The idea of professionalism is becoming an area of extreme interest rather than just a consideration. People are realizing that the world is incredibly complicated and that we must broaden our lens to understand what we need to do and how to do it. It’s refreshing for Continuing Medical Education to address these issues, and we have a stronger moral obligation to provide learning that was absent in the past.

Evo: From a programming perspective, how do you balance ensuring Western medical educators are up to date while creating opportunities for upskilling and reskilling?

GB: From a faculty development perspective, some medical schools can do too much, and faculty are extremely busy. So, we have modulated toward bite-sized information that provides exactly what is needed to address to meet learning requirements. The rule with faculty development is to keep it simple.

Regarding Continuing Medical Education, with the changing nature of society, we have to look deeper rather than assuming we have what we need. Rather than relying on past practice, activities need to be based on needs assessments and other data that let us know exactly what we should be doing. Once we clarify that, we can direct our efforts much more strategically. There used to be a lot of guesswork, but now we have a model that allows us to effectively balance faculty development requirements with CME.

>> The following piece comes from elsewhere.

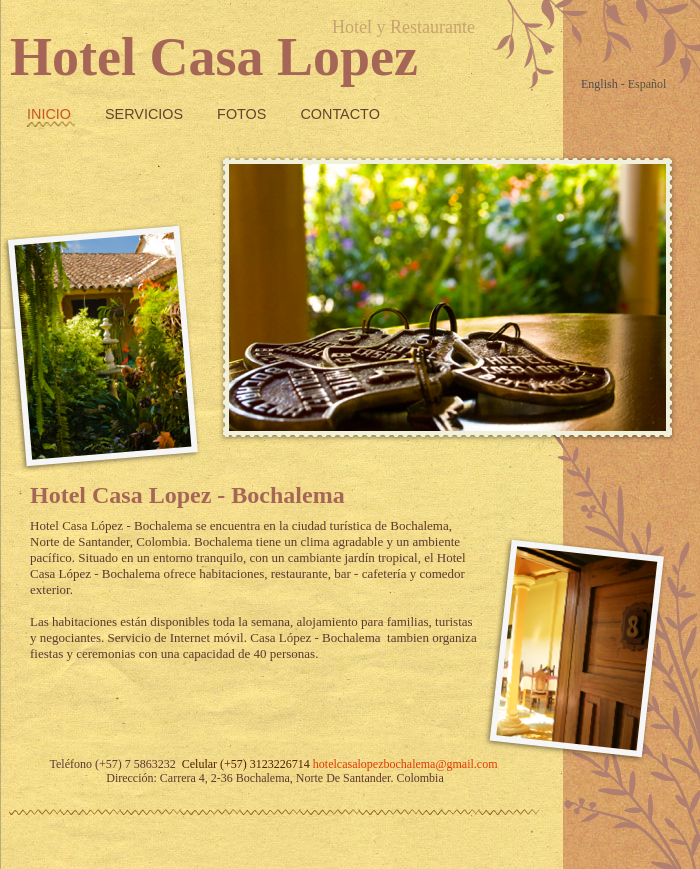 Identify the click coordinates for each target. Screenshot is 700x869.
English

Evo: How are you managing a multi-generation workforce with different expectations of what constitutes a quality learning experience?

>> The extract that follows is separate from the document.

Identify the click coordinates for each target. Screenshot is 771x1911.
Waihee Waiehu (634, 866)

GB: We have to offer a buffet of opportunities that includes both virtual and in-person learning to meet various schedules and lifestyles and help those new in their careers and managing life requirements, such as raising a young family. However, the challenge with virtual being a viable option, specifically with asynchronous activities, is that you have to make a two-dimensional environment seem three-dimensional to engage the learner in the pedagogy. That requires a significant amount of work in terms of educational design.

Virtual instruction will require more craftsmanship. If we commit to focusing on our pedagogy and learning modality, then we’ll produce a product we ca promote. We must address the learner and how we’re going to engage them. If we call ourselves an educational organization, we have to innovate how we interact with learners so they internalize and actualize what they need.

Evo: What are some key differences you see in the practice of CME versus general Continuing Education focused on broad upskilling and reskilling?

GB: Physicians are a specific audience looking for specific skills and knowledge that will help them change their practice. It’s much more pointed and needs a level of truth and clarity that other onboarding may not require. They form a demanding audience who wants to devote available time to get what it needs and move forward. That requires us as CME providers to ensure a high level of quality in content and delivery.

Evo: Is there anything you’d like to add?

GB: Now that we have moved past the pandemic, there is an opportunity to rethink CME and faculty development. We want to take advantage of this moment to move CME forward. This time of change has provided a level of motivation that has become a positive byproduct of the pandemic. In a positive light, it’s an opportunity to improve our practice and harness that needed spirit of change.


This interview was edited for length and clarity.